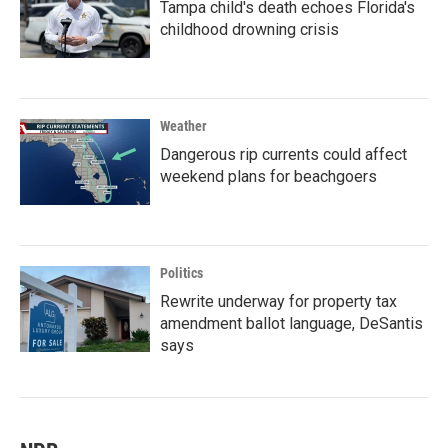
Tampa child's death echoes Florida's
childhood drowning crisis
Weather
Dangerous rip currents could affect
weekend plans for beachgoers
Politics
Rewrite underway for property tax
amendment ballot language, DeSantis
says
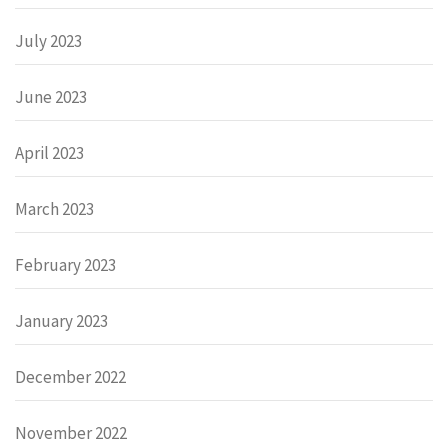
July 2023
June 2023
April 2023
March 2023
February 2023
January 2023
December 2022
November 2022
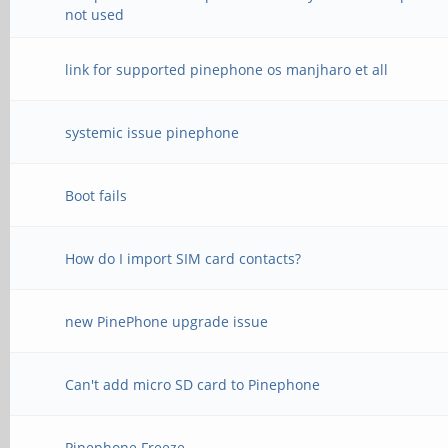
not used
link for supported pinephone os manjharo et all
systemic issue pinephone
Boot fails
How do I import SIM card contacts?
new PinePhone upgrade issue
Can't add micro SD card to Pinephone
Pinephone Freeze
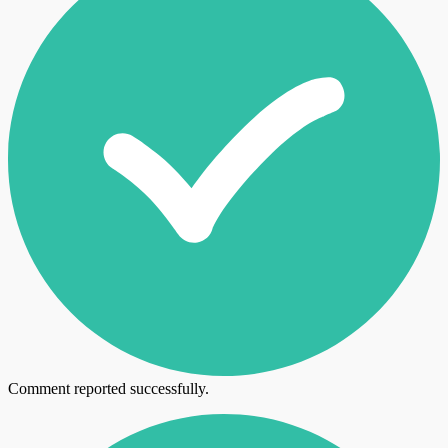
Comment reported successfully.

• **Exercise brief**
Reproduce the data word for word; no pictures.

• **Finished exercise**
Tampa child's death echoes Florida's
childhood drowning crisis
Weather
Dangerous rip currents could affect
weekend plans for beachgoers
Politics
Rewrite underway for property tax
amendment ballot language, DeSantis
says
July 2023
June 2023
April 2023
March 2023
February 2023
January 2023
December 2022
November 2022
not used
link for supported pinephone os manjharo et all
systemic issue pinephone
Boot fails
How do I import SIM card contacts?
new PinePhone upgrade issue
Can't add micro SD card to Pinephone
Pinephone Freeze
Comment reported successfully.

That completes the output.